Social Security Disability Insurance Program Requires Immediate Reform
Rachel Greszler / Alexander Shen /
The Social Security Disability Insurance (SSDI) trust fund is projected to run dry in just two years. Absent legislation to address the disability program’s impending insolvency, benefits for all disability recipients will be cut by 21 percent beginning in 2016.
For short-sighted policymakers, redirecting funds from the Old Age Social Insurance (OASI) or Social Security trust fund to the SSDI trust fund is a tempting solution. A similar action was taken in 1994 when Congress redirected part of the OASI trust fund to the DI trust fund. The problem with raiding the Social Security trust fund, however, is two-fold:
- Shifting funds away from the OASI fund would only quicken that program’s impending insolvency. According to the 2013 Social Security trustees report, using OASI payroll taxes to pay DI benefits would shorten Social Security’s trust fund insolvency by two years, from 2035 to 2033. This would mean two additional years of 23 percent benefit cuts for anyone who is 43 or older today.
- Using Social Security taxes to pay DI benefits would provide only a temporary solution. Growth in DI rolls is expected to outpace population growth for the next 10 years, further increasing annual DI deficits. Adding insult to injury is CBO’s most recent outlook forecasting a significant decline in labor force participation. This is troublesome because, as the recent recession has shown, DI rolls rise when labor force participation declines.

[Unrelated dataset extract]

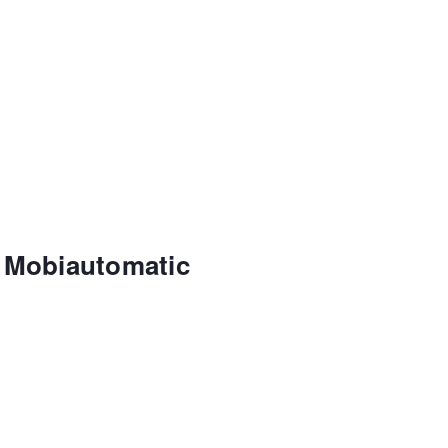
 Mobiautomatic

At the root of the DI program’s problems is its massive growth in beneficiaries since eligibility rules were expanded in 1984. Another factor is the recent economic downturn. Since 1983, the percent of the population receiving disability benefits has more than doubled from 1.6 percent to 3.5 percent in 2013, and inflation-adjusted spending on the disability program has more than tripled from $43 billion to $139 billion (in 2013 dollars).
Disability rolls are rising not because Americans are becoming less healthy. The problem is that the very structure of the DI program attracts far more people than those who truly need it. Coupled with the fact that the current payment system discourages productive work, the disability insurance program draws in applicants and keeps them locked in dependency.
Now is the time for Congress to permanently reform the DI program. Successful DI reform could set the stage for reform of the United States’ equally troubled but massively larger Social Security and Medicare entitlement programs.